» Exercise details
Below are records; reproduce exactly the lines from the one that has "ബോഫോഴ്‌സ് അഴിമതിക്കേസിലെ നിയമ" through the one that has "montañas del Rif y me atrevo a decir", ends included, and nothing more.
--------------------------------------------------
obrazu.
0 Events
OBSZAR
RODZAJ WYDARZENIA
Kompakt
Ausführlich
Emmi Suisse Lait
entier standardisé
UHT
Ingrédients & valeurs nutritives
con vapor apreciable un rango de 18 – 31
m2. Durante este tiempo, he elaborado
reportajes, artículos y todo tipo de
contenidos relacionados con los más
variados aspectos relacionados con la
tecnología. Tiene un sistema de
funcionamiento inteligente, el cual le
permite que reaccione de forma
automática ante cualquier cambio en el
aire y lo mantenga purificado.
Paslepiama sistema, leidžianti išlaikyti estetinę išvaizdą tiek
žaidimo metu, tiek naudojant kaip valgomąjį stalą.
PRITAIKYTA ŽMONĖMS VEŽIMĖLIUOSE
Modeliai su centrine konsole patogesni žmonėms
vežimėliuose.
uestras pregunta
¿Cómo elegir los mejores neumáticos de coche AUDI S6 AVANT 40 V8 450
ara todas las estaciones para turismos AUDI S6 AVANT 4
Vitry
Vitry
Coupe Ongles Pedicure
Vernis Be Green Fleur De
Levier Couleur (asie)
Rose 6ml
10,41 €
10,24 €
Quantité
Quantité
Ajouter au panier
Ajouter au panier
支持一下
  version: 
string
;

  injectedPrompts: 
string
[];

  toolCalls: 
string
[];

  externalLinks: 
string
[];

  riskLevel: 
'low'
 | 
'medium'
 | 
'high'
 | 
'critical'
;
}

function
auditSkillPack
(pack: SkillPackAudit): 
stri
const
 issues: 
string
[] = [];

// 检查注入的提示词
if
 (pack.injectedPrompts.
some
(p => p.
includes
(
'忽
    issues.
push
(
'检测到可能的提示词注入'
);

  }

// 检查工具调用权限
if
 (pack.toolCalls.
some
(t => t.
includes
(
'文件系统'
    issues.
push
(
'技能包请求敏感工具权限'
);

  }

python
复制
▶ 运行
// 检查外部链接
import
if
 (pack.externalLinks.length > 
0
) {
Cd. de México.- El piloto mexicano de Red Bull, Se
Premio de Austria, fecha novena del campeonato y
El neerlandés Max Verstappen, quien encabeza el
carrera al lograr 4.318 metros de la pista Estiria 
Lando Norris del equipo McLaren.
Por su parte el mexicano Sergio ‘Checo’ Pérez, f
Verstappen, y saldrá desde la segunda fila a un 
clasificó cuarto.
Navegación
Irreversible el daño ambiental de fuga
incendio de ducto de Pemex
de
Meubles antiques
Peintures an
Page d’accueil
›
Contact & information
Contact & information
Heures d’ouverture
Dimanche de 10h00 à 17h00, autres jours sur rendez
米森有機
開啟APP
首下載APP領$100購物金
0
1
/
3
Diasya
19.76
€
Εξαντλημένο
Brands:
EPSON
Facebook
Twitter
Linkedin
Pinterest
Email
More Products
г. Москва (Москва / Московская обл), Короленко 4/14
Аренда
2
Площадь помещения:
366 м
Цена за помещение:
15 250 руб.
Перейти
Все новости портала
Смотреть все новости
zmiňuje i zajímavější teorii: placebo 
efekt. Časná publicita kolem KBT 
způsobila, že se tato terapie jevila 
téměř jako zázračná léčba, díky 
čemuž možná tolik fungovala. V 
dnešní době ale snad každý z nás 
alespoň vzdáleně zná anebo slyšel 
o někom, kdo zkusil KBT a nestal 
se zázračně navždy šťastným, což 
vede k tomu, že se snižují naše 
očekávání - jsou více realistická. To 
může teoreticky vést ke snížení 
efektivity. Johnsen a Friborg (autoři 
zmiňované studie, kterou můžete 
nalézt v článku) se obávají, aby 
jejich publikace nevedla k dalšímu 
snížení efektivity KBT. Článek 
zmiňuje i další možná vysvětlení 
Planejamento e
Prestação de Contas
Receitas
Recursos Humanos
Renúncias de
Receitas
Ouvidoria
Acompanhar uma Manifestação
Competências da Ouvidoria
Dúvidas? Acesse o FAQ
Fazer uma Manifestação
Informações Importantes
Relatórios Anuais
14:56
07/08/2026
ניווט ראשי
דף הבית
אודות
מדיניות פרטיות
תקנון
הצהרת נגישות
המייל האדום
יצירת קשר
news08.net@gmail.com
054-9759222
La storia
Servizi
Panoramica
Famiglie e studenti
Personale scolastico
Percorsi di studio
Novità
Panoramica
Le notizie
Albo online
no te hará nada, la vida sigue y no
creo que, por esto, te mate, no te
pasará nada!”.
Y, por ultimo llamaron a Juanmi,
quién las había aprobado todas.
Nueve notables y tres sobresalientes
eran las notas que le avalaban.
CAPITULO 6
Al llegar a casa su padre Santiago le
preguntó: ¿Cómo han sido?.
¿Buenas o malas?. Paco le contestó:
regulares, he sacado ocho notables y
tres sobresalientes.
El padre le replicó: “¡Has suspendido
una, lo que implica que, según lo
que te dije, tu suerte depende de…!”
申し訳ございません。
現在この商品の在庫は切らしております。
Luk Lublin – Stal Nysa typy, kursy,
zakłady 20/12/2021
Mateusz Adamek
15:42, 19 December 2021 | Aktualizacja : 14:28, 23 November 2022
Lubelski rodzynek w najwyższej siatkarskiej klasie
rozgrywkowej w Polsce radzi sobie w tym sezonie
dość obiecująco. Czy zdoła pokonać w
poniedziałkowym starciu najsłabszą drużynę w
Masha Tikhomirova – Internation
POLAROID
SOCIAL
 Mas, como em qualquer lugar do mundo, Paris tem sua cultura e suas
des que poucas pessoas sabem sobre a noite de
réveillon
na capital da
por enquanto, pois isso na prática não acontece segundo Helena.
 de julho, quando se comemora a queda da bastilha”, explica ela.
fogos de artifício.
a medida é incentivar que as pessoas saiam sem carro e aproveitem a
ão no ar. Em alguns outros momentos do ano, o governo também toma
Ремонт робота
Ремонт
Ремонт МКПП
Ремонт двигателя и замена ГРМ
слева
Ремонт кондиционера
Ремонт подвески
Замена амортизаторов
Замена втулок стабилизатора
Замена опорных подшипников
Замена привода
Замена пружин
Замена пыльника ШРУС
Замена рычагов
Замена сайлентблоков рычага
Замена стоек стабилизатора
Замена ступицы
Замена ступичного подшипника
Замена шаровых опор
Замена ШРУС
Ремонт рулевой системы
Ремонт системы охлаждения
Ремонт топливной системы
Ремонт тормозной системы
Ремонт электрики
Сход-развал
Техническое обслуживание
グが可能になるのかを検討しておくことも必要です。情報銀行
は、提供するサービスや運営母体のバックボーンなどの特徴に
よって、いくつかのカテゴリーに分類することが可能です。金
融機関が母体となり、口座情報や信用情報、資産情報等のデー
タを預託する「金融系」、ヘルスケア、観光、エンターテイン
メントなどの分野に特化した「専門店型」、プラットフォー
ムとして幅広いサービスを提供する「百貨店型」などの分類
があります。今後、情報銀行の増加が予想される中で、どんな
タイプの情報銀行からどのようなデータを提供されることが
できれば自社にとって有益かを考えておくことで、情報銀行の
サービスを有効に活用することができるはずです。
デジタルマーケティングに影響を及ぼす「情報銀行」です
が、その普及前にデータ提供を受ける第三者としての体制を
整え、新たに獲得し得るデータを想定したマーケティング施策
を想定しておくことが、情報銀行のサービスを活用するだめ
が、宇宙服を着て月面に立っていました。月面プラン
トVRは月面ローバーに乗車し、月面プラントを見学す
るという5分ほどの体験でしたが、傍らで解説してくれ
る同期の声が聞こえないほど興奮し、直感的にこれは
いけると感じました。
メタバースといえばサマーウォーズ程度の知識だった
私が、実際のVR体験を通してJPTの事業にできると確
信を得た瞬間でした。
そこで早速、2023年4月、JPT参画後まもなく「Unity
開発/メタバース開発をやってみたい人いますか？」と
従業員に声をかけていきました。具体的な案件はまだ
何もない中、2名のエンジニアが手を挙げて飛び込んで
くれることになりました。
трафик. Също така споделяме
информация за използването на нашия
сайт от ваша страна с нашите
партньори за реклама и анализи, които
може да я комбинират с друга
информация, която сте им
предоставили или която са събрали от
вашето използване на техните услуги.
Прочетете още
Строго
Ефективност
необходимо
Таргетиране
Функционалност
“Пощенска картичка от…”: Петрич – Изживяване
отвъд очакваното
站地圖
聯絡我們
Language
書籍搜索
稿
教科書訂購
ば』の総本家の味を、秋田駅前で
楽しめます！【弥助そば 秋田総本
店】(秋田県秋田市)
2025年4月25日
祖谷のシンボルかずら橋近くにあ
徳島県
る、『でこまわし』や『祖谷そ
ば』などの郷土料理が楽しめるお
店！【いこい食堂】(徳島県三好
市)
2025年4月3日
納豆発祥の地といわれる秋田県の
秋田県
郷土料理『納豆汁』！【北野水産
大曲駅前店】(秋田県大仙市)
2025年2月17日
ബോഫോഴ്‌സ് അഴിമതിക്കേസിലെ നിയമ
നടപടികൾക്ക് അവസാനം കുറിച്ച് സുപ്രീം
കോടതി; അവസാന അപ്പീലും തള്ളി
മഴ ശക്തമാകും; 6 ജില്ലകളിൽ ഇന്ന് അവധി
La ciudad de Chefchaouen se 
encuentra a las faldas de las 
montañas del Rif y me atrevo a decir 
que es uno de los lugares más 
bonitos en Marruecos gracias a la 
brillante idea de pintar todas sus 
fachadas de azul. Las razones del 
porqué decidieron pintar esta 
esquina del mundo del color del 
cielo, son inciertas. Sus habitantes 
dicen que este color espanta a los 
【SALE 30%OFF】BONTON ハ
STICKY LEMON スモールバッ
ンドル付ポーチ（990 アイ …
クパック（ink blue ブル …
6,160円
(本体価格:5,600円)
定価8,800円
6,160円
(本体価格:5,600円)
--------------------------------------------------
» Response area
ബോഫോഴ്‌സ് അഴിമതിക്കേസിലെ നിയമ
നടപടികൾക്ക് അവസാനം കുറിച്ച് സുപ്രീം
കോടതി; അവസാന അപ്പീലും തള്ളി
മഴ ശക്തമാകും; 6 ജില്ലകളിൽ ഇന്ന് അവധി
La ciudad de Chefchaouen se 
encuentra a las faldas de las 
montañas del Rif y me atrevo a decir 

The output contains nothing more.